Now we need to specify the new location for the pawn. We want to grab the coordinates of camera 1, which we can do with a “GetWorldLocation” node. Simply wire it up to the “Get (a copy)” block containing camera 1 (a conversion node, with the input and output of Target and Root Component, will be created automatically between them).

We’re close, but there’s another detail to take care of. Right now, our character is simply being translated to the coordinates of camera 1. For a seamless transition, we also want the character to rotate to look at the car (otherwise you might switch to the player and find yourself facing the hangar wall or floor).

We can do this just as easily by using a “GetWorldRotation” node, hooking it up to the “Get (a copy)” block for camera 1 as before, and feeding that into a node called “Set Control Rotation”. That node requires us to use “Get Player Controller” like we did for the cameras. Here’s what it all looks like:

Now, when we click on camera 1 and return control to the player, we start off with the exact same view as the camera, making a very smooth transition. Of course, we want this behavior for all cameras, so let’s repeat the same steps for each camera. Here’s what we end up with:

We’ll stop here; but note that there are infinite ways we could tweak the user experience. You might experiment with mapping keyboard buttons to the cameras instead of the on-screen buttons. Or, you could use the “On Pressed” and “On Released” functions of the buttons to automatically give control back to the player whenever the camera switches. You could try adding functions to change the lighting of the scene or the appearance of the character. We’ve only scratched the surface of what Unreal Studio and Blueprints can do.

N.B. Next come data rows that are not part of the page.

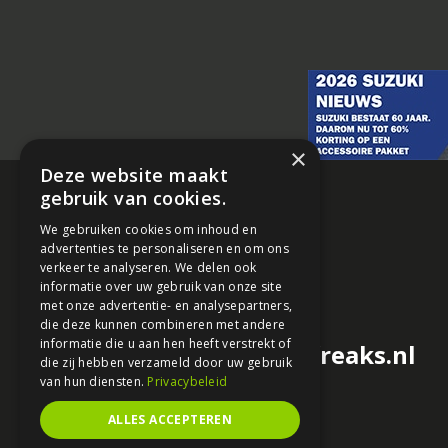
×
Deze website maakt
gebruik van cookies.
We gebruiken cookies om inhoud en
advertenties te personaliseren en om ons
verkeer te analyseren. We delen ook
informatie over uw gebruik van onze site
met onze advertentie- en analysepartners,
die deze kunnen combineren met andere
informatie die u aan hen heeft verstrekt of
redactie@motorfreaks.nl
die zij hebben verzameld door uw gebruik
van hun diensten.
Privacybeleid
ALLES ACCEPTEREN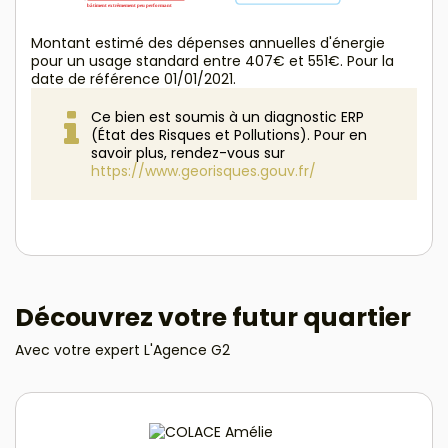
Montant estimé des dépenses annuelles d'énergie
pour un usage standard entre 407€ et 551€. Pour la
date de référence 01/01/2021.
Ce bien est soumis à un diagnostic ERP
(État des Risques et Pollutions). Pour en
savoir plus, rendez-vous sur
https://www.georisques.gouv.fr/
Découvrez votre futur quartier
Avec votre expert L'Agence G2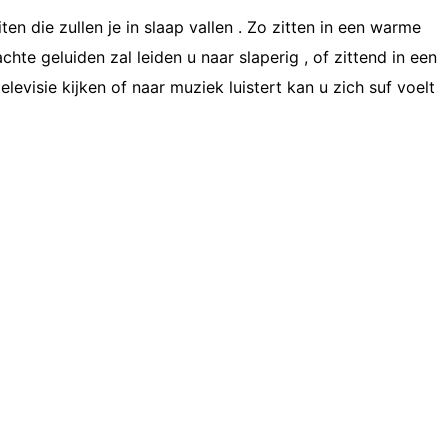
ten die zullen je in slaap vallen . Zo zitten in een warme
hte geluiden zal leiden u naar slaperig , of zittend in een
elevisie kijken of naar muziek luistert kan u zich suf voelt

Exporting the Finished Product

Now that we’ve got everything behaving the way we want, it’s time to move onto the final step: packaging. Now, this isn’t strictly necessary—you can always play your level in the Unreal Studio viewport (which is very helpful for testing), but it’ll look more professional if we can simply open an executable for a client or send it directly to them. This is called packaging.

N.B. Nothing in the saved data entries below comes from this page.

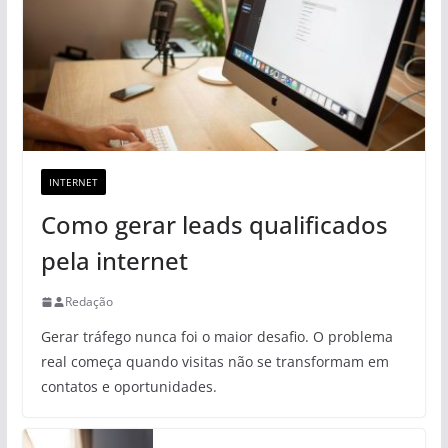
INTERNET
Como gerar leads qualificados
pela internet
Redação
Gerar tráfego nunca foi o maior desafio. O problema
real começa quando visitas não se transformam em
contatos e oportunidades.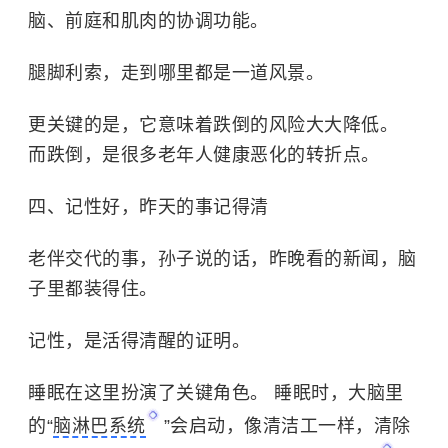
脑、前庭和肌肉的协调功能。
腿脚利索，走到哪里都是一道风景。
更关键的是，它意味着跌倒的风险大大降低。
而跌倒，是很多老年人健康恶化的转折点。
四、记性好，昨天的事记得清
老伴交代的事，孙子说的话，昨晚看的新闻，脑
子里都装得住。
记性，是活得清醒的证明。
睡眠在这里扮演了关键角色。 睡眠时，大脑里
的“
脑淋巴系统
”会启动，像清洁工一样，清除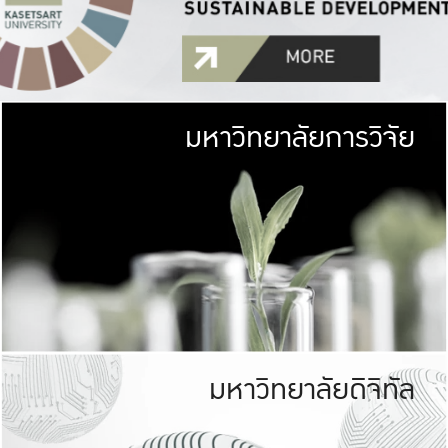
มหาวิทยาลัยการวิจัย
มหาวิทยาลั
เกษตรศาสตร์ มีพื้นที่เขียว
เป็นป่าในเมือง (URB
เกษตรในเมือง (URBAN AGR
ที่นับรวมกันได้ประม
มหาวิทยาลัยดิจิทัล
มหาวิทยาลัย
รับผิดชอบต
ร่วมมือกับชุมชน เพื่อคว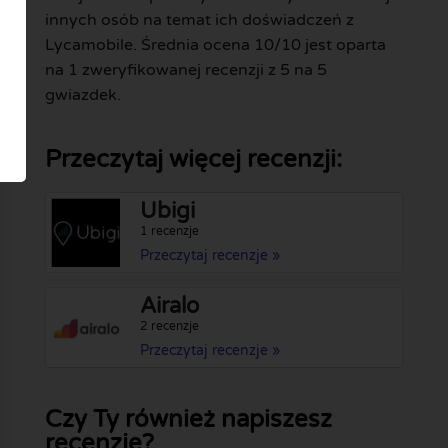
innych osób na temat ich doświadczeń z
Lycamobile. Średnia ocena 10/10 jest oparta
na 1 zweryfikowanej recenzji z 5 na 5
gwiazdek.
Przeczytaj więcej recenzji:
Ubigi
1 recenzje
Przeczytaj recenzje »
Airalo
2 recenzje
Przeczytaj recenzje »
Czy Ty również napiszesz
recenzję?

Unreal Studio files can be packaged for a number of different platforms, including Windows, Linux, Android, iOS, HTML5, and more. We’ll focus on Windows, but it’s easy to extend the concept to the platform of your choice. First, lets see what options we have. Navigate to File->Package Project->Packaging Settings.

This presents us with a number of options for how we want our final project to be packaged. The Build Configuration gives us options for debugging and development, and the Staging Directory specifies where to output the package. If you plan on submitting a package to the Google Play store or Apple App store, you’ll need to check the “Distribution” checkbox. You likely won’t need to worry about any of these, and can simply leave the defaults checked. If you’re unsure, check out the full documentation for Packaging Settings.

Before we can package our project, it’s crucial that we specify which level (map) we want to load on startup. We forgot to do this at first, and got a blank screen and an error message when we tried to run the application. But you can avoid our mistakes. Go to Edit->Project Settings and click on Maps and Modes. Set the Game Default Map as the level which contains the car (we called ours TOP).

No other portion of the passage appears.